* _Exercise objective_: Keep the wording of the records intact as you retype them, and omit every image.

Stored data entries

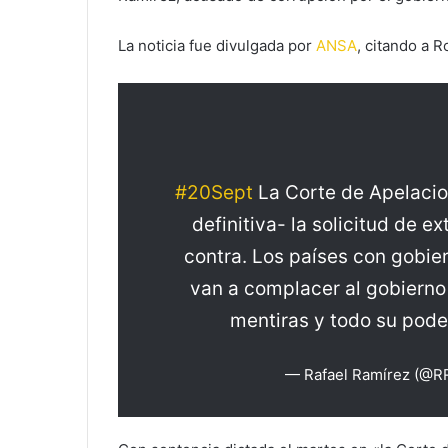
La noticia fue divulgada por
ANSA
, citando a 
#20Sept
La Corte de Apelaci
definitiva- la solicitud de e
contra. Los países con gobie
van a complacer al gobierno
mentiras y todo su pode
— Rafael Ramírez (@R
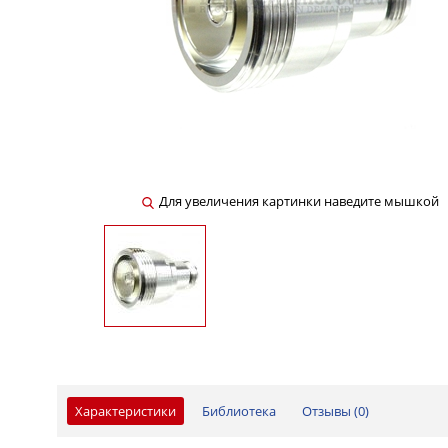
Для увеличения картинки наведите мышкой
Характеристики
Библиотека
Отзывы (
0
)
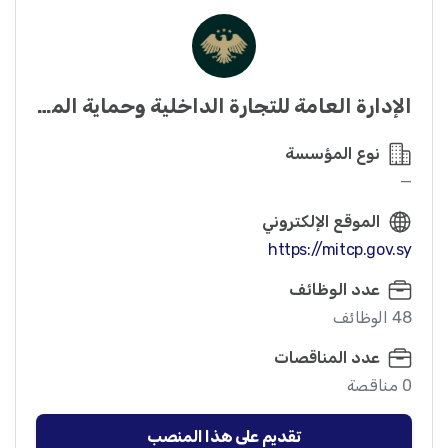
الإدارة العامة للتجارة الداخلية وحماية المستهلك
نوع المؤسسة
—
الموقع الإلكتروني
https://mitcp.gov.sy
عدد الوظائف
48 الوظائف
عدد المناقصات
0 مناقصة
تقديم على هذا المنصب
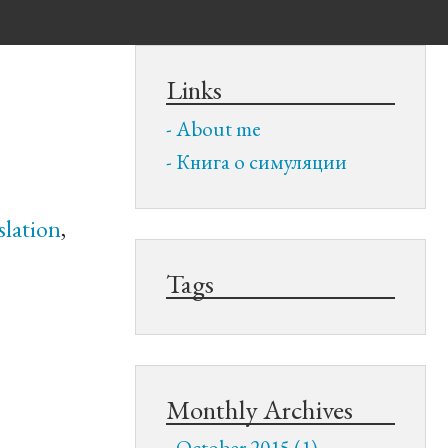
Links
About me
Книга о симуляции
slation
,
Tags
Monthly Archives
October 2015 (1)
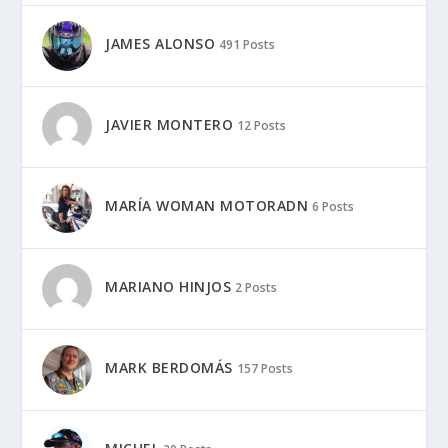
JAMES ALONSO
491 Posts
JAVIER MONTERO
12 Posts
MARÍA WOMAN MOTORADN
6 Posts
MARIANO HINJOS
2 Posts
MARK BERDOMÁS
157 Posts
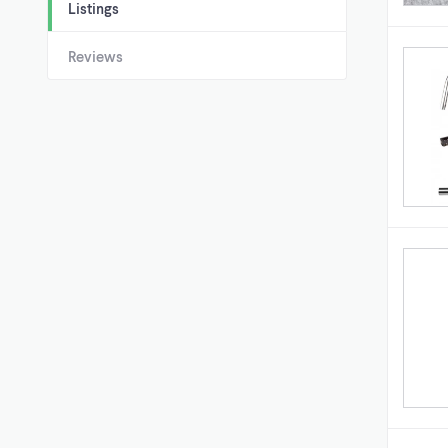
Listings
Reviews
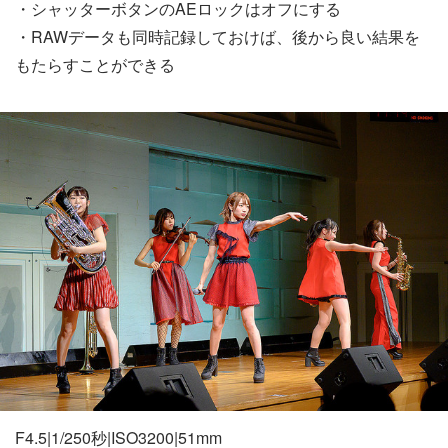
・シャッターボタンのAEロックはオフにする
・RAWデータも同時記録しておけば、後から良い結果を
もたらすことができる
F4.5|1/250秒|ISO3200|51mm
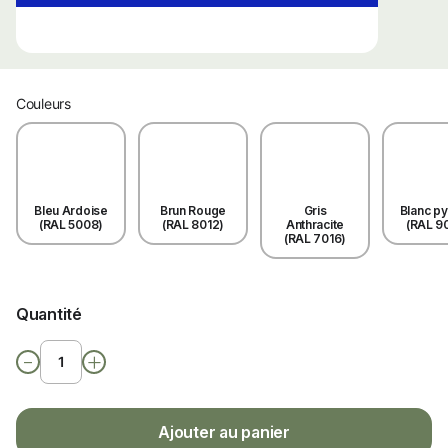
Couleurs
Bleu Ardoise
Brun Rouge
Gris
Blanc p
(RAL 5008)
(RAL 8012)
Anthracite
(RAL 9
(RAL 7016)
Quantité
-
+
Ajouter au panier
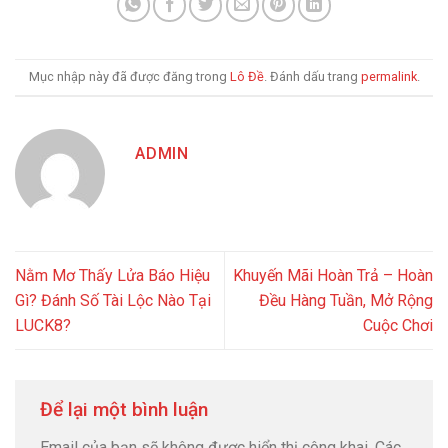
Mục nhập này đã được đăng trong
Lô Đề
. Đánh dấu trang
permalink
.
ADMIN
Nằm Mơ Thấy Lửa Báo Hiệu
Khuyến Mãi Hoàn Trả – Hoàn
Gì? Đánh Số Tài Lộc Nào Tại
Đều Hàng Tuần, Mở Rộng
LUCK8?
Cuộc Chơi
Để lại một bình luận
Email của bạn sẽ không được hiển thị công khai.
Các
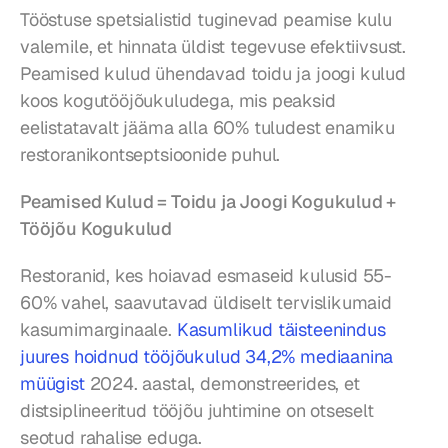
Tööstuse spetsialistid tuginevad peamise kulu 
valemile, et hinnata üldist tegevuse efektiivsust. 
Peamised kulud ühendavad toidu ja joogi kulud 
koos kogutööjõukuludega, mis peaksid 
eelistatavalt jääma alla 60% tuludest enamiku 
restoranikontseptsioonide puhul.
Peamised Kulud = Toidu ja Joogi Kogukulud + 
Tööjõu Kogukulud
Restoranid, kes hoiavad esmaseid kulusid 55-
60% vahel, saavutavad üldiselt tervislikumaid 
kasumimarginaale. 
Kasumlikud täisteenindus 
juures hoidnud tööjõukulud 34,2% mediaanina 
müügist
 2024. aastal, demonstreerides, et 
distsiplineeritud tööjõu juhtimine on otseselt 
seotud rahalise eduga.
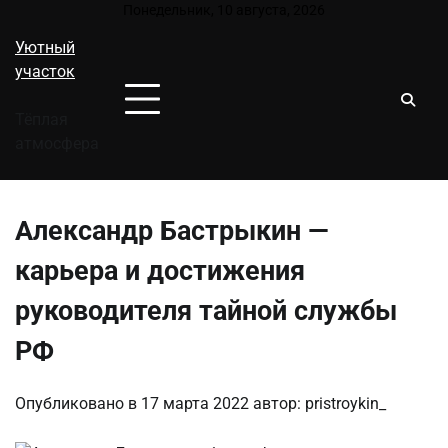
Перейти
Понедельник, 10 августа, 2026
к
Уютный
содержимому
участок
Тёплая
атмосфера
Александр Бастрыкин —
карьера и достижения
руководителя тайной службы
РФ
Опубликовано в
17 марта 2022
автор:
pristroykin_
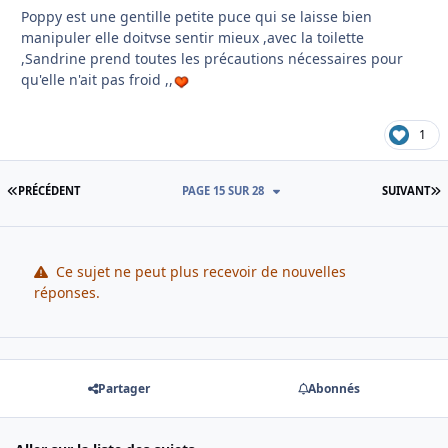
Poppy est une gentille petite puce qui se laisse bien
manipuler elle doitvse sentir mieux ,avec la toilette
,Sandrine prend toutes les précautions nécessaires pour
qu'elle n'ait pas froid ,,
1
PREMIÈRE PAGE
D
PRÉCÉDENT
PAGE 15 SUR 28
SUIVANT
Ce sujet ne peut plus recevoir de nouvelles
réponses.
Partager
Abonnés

* _Reply to the exercise_:
La noticia fue divulgada por
ANSA
, citando a 
#20Sept
La Corte de Apelaci
definitiva- la solicitud de e
contra. Los países con gobie
van a complacer al gobierno
mentiras y todo su pode
— Rafael Ramírez (@R
Для увеличения картинки наведите мышкой
Характеристики
Библиотека
Отзывы (
0
)
الإدارة العامة للتجارة الداخلية وحماية المستهلك
نوع المؤسسة
—
الموقع الإلكتروني
https://mitcp.gov.sy
عدد الوظائف
48 الوظائف
عدد المناقصات
0 مناقصة
تقديم على هذا المنصب
Links
About me
Книга о симуляции
slation
,
Tags
Monthly Archives
October 2015 (1)
JAMES ALONSO
491 Posts
JAVIER MONTERO
12 Posts
MARÍA WOMAN MOTORADN
6 Posts
MARIANO HINJOS
2 Posts
MARK BERDOMÁS
157 Posts
Listings
Reviews
・シャッターボタンのAEロックはオフにする
・RAWデータも同時記録しておけば、後から良い結果を
もたらすことができる
F4.5|1/250秒|ISO3200|51mm
Couleurs
Bleu Ardoise
Brun Rouge
Gris
Blanc p
(RAL 5008)
(RAL 8012)
Anthracite
(RAL 9
(RAL 7016)
Quantité
-
+
Ajouter au panier
Mục nhập này đã được đăng trong
Lô Đề
. Đánh dấu trang
permalink
.
ADMIN
Nằm Mơ Thấy Lửa Báo Hiệu
Khuyến Mãi Hoàn Trả – Hoàn
Gì? Đánh Số Tài Lộc Nào Tại
Đều Hàng Tuần, Mở Rộng
LUCK8?
Cuộc Chơi
Để lại một bình luận
Email của bạn sẽ không được hiển thị công khai.
Các
Tööstuse spetsialistid tuginevad peamise kulu 
valemile, et hinnata üldist tegevuse efektiivsust. 
Peamised kulud ühendavad toidu ja joogi kulud 
koos kogutööjõukuludega, mis peaksid 
eelistatavalt jääma alla 60% tuludest enamiku 
restoranikontseptsioonide puhul.
Peamised Kulud = Toidu ja Joogi Kogukulud + 
Tööjõu Kogukulud
Restoranid, kes hoiavad esmaseid kulusid 55-
60% vahel, saavutavad üldiselt tervislikumaid 
kasumimarginaale. 
Kasumlikud täisteenindus 
juures hoidnud tööjõukulud 34,2% mediaanina 
müügist
 2024. aastal, demonstreerides, et 
distsiplineeritud tööjõu juhtimine on otseselt 
seotud rahalise eduga.
Перейти
Понедельник, 10 августа, 2026
к
Уютный
содержимому
участок
Тёплая
атмосфера
Александр Бастрыкин —
карьера и достижения
руководителя тайной службы
РФ
Опубликовано в
17 марта 2022
автор:
pristroykin_
Poppy est une gentille petite puce qui se laisse bien
manipuler elle doitvse sentir mieux ,avec la toilette
,Sandrine prend toutes les précautions nécessaires pour
qu'elle n'ait pas froid ,,
1
PREMIÈRE PAGE
D
PRÉCÉDENT
PAGE 15 SUR 28
SUIVANT
Ce sujet ne peut plus recevoir de nouvelles
réponses.
Partager
Abonnés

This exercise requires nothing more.